----- Available records -----

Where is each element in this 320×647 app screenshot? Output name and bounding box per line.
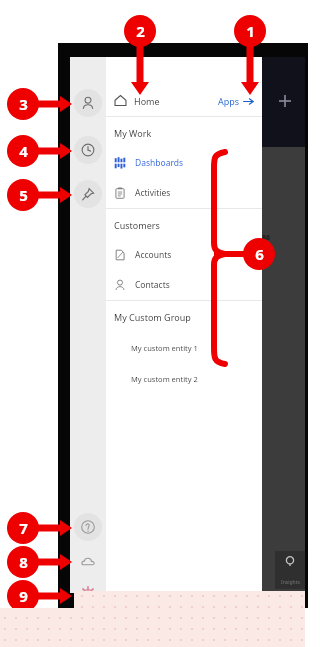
staticText: 3 <box>19 94 28 114</box>
staticText: 1 <box>246 21 255 41</box>
staticText: 8 <box>19 552 28 572</box>
staticText: Insights <box>281 579 300 586</box>
button[interactable]: Apps <box>212 89 262 116</box>
staticText: Home <box>134 95 160 107</box>
button[interactable]: Activities <box>106 178 262 208</box>
button[interactable]: Help <box>74 513 102 541</box>
button[interactable]: My custom entity 1 <box>106 332 262 363</box>
staticText: My Custom Group <box>114 311 191 323</box>
staticText: Customers <box>114 219 160 231</box>
staticText: My custom entity 1 <box>131 343 198 353</box>
staticText: 9 <box>19 586 28 606</box>
staticText: My custom entity 2 <box>131 374 198 384</box>
button[interactable]: Pinned <box>74 180 102 208</box>
staticText: Accounts <box>135 249 172 261</box>
button[interactable]: Recently viewed <box>74 136 102 164</box>
staticText: Apps <box>218 95 240 107</box>
staticText: Dashboards <box>135 157 184 169</box>
staticText: Contacts <box>135 279 170 291</box>
button[interactable]: Settings <box>74 580 102 608</box>
staticText: 5 <box>19 185 28 205</box>
other: New record <box>278 94 292 108</box>
button[interactable]: My custom entity 2 <box>106 363 262 394</box>
staticText: Activities <box>135 187 171 199</box>
button[interactable]: Home <box>106 88 166 116</box>
staticText: My Work <box>114 127 152 139</box>
button[interactable]: Accounts <box>106 240 262 270</box>
staticText: 2 <box>136 21 145 41</box>
button[interactable]: Profile <box>74 89 102 117</box>
button[interactable]: Dashboards <box>106 148 262 178</box>
staticText: 86 <box>262 233 271 243</box>
staticText: 7 <box>19 518 28 538</box>
staticText: 4 <box>19 141 28 161</box>
button[interactable]: Cloud <box>74 548 102 576</box>
staticText: 6 <box>255 244 264 264</box>
button[interactable]: Contacts <box>106 270 262 300</box>
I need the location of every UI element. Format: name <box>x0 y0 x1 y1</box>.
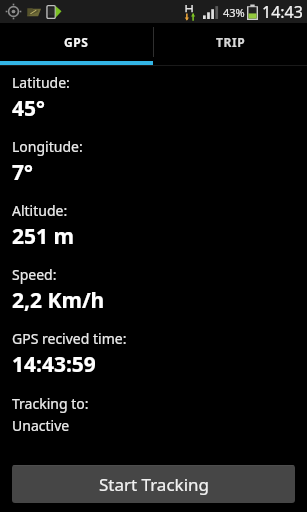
staticText: 251 m <box>12 222 74 251</box>
staticText: GPS <box>64 34 89 50</box>
button[interactable]: GPS <box>0 23 153 61</box>
staticText: 7° <box>12 158 33 187</box>
staticText: 45° <box>12 94 45 123</box>
staticText: Unactive <box>12 416 70 435</box>
button[interactable]: TRIP <box>154 23 307 61</box>
staticText: Speed: <box>12 265 57 284</box>
staticText: 43% <box>223 5 245 20</box>
staticText: TRIP <box>216 34 246 50</box>
staticText: Altitude: <box>12 201 68 220</box>
button[interactable]: Start Tracking <box>12 465 295 503</box>
staticText: 14:43:59 <box>12 350 96 379</box>
staticText: 14:43 <box>262 1 303 23</box>
staticText: Longitude: <box>12 137 83 156</box>
staticText: 2,2 Km/h <box>12 286 105 315</box>
staticText: Start Tracking <box>99 473 209 496</box>
staticText: Latitude: <box>12 73 70 92</box>
staticText: Tracking to: <box>12 394 89 413</box>
staticText: GPS recived time: <box>12 329 127 348</box>
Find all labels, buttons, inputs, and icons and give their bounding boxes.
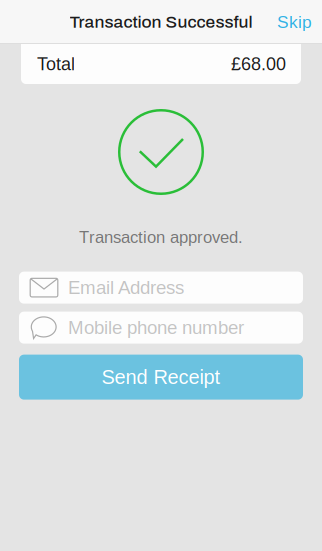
button[interactable]: Email Address: [19, 272, 303, 304]
button[interactable]: Mobile phone number: [19, 312, 303, 344]
staticText: Email Address: [68, 277, 184, 298]
button[interactable]: Send Receipt: [19, 355, 303, 400]
staticText: Transaction approved.: [79, 228, 243, 247]
staticText: Total: [37, 54, 75, 74]
staticText: Mobile phone number: [68, 317, 244, 338]
staticText: Skip: [277, 12, 312, 32]
staticText: £68.00: [231, 54, 286, 74]
staticText: Transaction Successful: [70, 13, 252, 32]
staticText: Send Receipt: [102, 366, 220, 388]
button[interactable]: Skip: [265, 0, 322, 44]
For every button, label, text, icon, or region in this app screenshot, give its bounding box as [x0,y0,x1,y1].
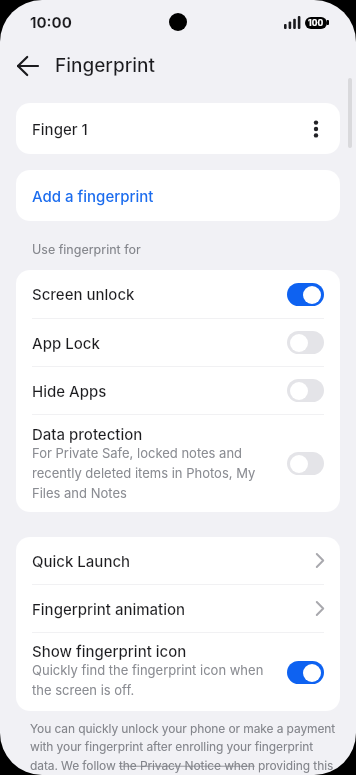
staticText: Show fingerprint icon [32,642,187,660]
button[interactable]: App Lock [16,319,340,366]
staticText: Screen unlock [32,285,287,303]
staticText: App Lock [32,334,287,352]
button[interactable] [306,119,326,139]
staticText: 100 [308,18,324,28]
button[interactable] [287,331,324,354]
button[interactable]: Finger 1 [16,103,340,154]
button[interactable]: Data protection [16,415,340,512]
button[interactable] [287,379,324,402]
staticText: Use fingerprint for [32,242,141,257]
staticText: Finger 1 [32,120,306,138]
button[interactable]: Fingerprint animation [16,585,340,632]
button[interactable]: Show fingerprint icon [16,633,340,711]
staticText: You can quickly unlock your phone or mak… [30,721,336,773]
staticText: Fingerprint [55,54,155,77]
staticText: Add a fingerprint [32,187,154,205]
button[interactable] [287,283,324,306]
button[interactable] [287,452,324,475]
staticText: 10:00 [30,13,72,31]
staticText: Fingerprint animation [32,600,316,618]
staticText: Hide Apps [32,382,287,400]
button[interactable] [287,661,324,684]
staticText: Data protection [32,425,143,443]
button[interactable]: Screen unlock [16,270,340,318]
staticText: Quickly find the fingerprint icon when t… [32,662,264,698]
button[interactable]: Add a fingerprint [16,170,340,221]
button[interactable] [14,52,42,80]
staticText: Quick Launch [32,552,316,570]
button[interactable]: Hide Apps [16,367,340,414]
staticText: For Private Safe, locked notes and recen… [32,445,256,501]
button[interactable]: Quick Launch [16,537,340,584]
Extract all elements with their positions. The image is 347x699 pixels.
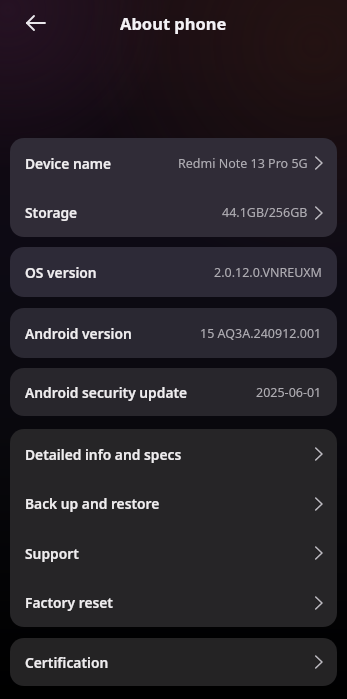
staticText: About phone <box>120 12 227 34</box>
staticText: Android version <box>25 324 132 343</box>
staticText: Factory reset <box>25 593 113 612</box>
button[interactable]: OS version <box>10 247 337 297</box>
staticText: Certification <box>25 653 109 672</box>
button[interactable] <box>18 6 52 40</box>
staticText: 15 AQ3A.240912.001 <box>200 325 322 342</box>
button[interactable]: Factory reset <box>10 578 337 627</box>
staticText: OS version <box>25 263 97 282</box>
button[interactable]: Android security update <box>10 368 337 416</box>
button[interactable]: Support <box>10 528 337 578</box>
staticText: Support <box>25 544 79 563</box>
button[interactable]: Android version <box>10 308 337 358</box>
button[interactable]: Device name <box>10 138 337 188</box>
button[interactable]: Certification <box>10 638 337 686</box>
staticText: Android security update <box>25 383 188 402</box>
button[interactable]: Detailed info and specs <box>10 429 337 479</box>
staticText: 2.0.12.0.VNREUXM <box>214 264 322 281</box>
staticText: 44.1GB/256GB <box>222 204 308 221</box>
staticText: Device name <box>25 154 112 173</box>
staticText: Storage <box>25 203 78 222</box>
button[interactable]: Back up and restore <box>10 479 337 528</box>
staticText: Redmi Note 13 Pro 5G <box>178 155 308 172</box>
staticText: 2025-06-01 <box>256 384 322 401</box>
staticText: Detailed info and specs <box>25 445 182 464</box>
staticText: Back up and restore <box>25 494 160 513</box>
button[interactable]: Storage <box>10 188 337 237</box>
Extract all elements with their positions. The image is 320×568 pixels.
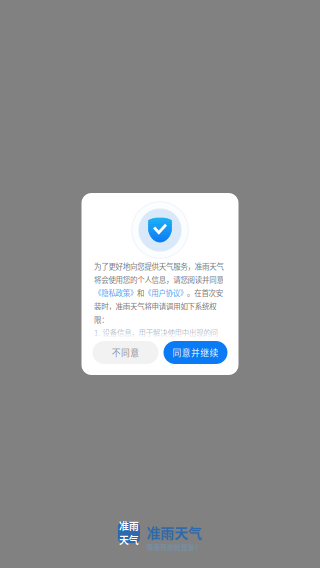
staticText: 1. 设备信息，用于解决使用中出现的问 xyxy=(94,327,218,338)
staticText: 《隐私政策》 xyxy=(94,287,137,298)
staticText: 准雨天气 xyxy=(146,522,202,542)
staticText: 装时，准雨天气将申请调用如下系统权 xyxy=(94,301,216,312)
button[interactable]: 不同意 xyxy=(92,341,158,364)
staticText: 《用户协议》 xyxy=(144,287,187,298)
staticText: 限： xyxy=(94,314,108,325)
staticText: 。在首次安 xyxy=(187,287,223,298)
button[interactable]: 同意并继续 xyxy=(164,341,228,364)
staticText: 不同意 xyxy=(112,346,139,359)
staticText: 准雨 xyxy=(119,518,139,533)
staticText: 将会使用您的个人信息，请您阅读并同意 xyxy=(94,274,223,285)
staticText: 同意并继续 xyxy=(172,346,219,359)
staticText: 为了更好地向您提供天气服务，准雨天气 xyxy=(94,261,223,272)
staticText: 和 xyxy=(137,287,144,298)
staticText: 降雨预测就是准！ xyxy=(146,542,202,552)
staticText: 天气 xyxy=(119,532,139,547)
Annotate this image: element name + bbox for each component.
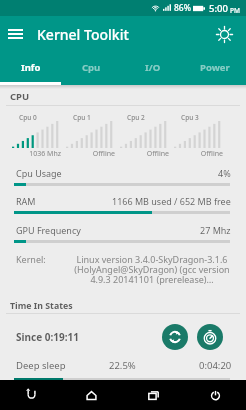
staticText: Cpu Usage <box>16 167 62 179</box>
button[interactable]: Power <box>184 52 246 82</box>
staticText: PM <box>230 6 240 15</box>
staticText: Time In States <box>10 300 73 312</box>
button[interactable]: Power <box>184 380 246 410</box>
staticText: Since 0:19:11 <box>16 330 79 344</box>
staticText: Deep sleep <box>16 359 66 372</box>
button[interactable]: Refresh <box>162 324 188 350</box>
staticText: Kernel Toolkit <box>37 25 129 44</box>
staticText: Cpu 3 <box>181 113 199 122</box>
staticText: Cpu <box>82 61 101 74</box>
staticText: Cpu 2 <box>127 113 145 122</box>
staticText: Linux version 3.4.0-SkyDragon-3.1.6 (Hol… <box>72 253 232 286</box>
staticText: Offline <box>120 149 169 159</box>
staticText: Offline <box>66 149 115 159</box>
staticText: 86% <box>174 2 191 14</box>
staticText: CPU <box>10 90 30 103</box>
staticText: Cpu 1 <box>73 113 91 122</box>
staticText: Info <box>21 61 41 74</box>
button[interactable]: Cpu <box>61 52 122 82</box>
staticText: 0:04:20 <box>199 359 232 372</box>
staticText: 1166 MB used / 652 MB free <box>112 195 231 207</box>
staticText: RAM <box>16 195 36 207</box>
staticText: 1036 Mhz <box>12 149 61 159</box>
button[interactable]: Timer <box>197 324 223 350</box>
button[interactable]: I/O <box>122 52 184 82</box>
staticText: GPU Frequency <box>16 224 81 236</box>
staticText: Kernel: <box>16 253 46 265</box>
staticText: 5:00 <box>209 2 228 15</box>
button[interactable]: Info <box>0 52 61 82</box>
staticText: 22.5% <box>109 359 136 372</box>
button[interactable]: Recents <box>122 380 184 410</box>
button[interactable]: Brightness <box>206 16 242 52</box>
staticText: I/O <box>145 61 161 74</box>
staticText: 4% <box>218 167 231 179</box>
staticText: Offline <box>174 149 223 159</box>
staticText: 27 Mhz <box>200 224 231 236</box>
button[interactable]: Menu <box>0 16 31 52</box>
staticText: Power <box>200 61 230 74</box>
button[interactable]: Home <box>61 380 122 410</box>
staticText: Cpu 0 <box>19 113 37 122</box>
button[interactable]: Back <box>0 380 61 410</box>
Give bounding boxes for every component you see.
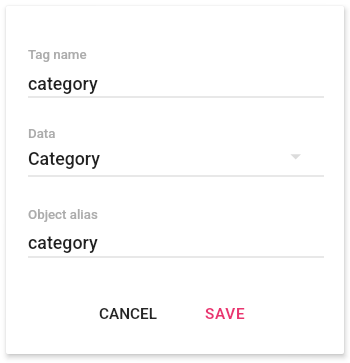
button[interactable]: Tag name — [28, 41, 324, 101]
button[interactable]: Open dropdown — [288, 150, 304, 166]
staticText: category — [28, 232, 98, 253]
staticText: Category — [28, 148, 101, 169]
button[interactable]: SAVE — [193, 295, 258, 333]
button[interactable]: Data — [28, 120, 324, 180]
staticText: category — [28, 73, 98, 94]
button[interactable]: CANCEL — [87, 295, 169, 333]
staticText: Data — [28, 126, 56, 142]
staticText: SAVE — [205, 305, 246, 323]
staticText: CANCEL — [99, 305, 157, 323]
staticText: Object alias — [28, 207, 98, 223]
staticText: Tag name — [28, 47, 87, 63]
button[interactable]: Object alias — [28, 201, 324, 261]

-----

» **Directions**: Please give, as a single number with nothing added, the count of lines in the records that contain the word "Hide".

» **Exercise result**: 2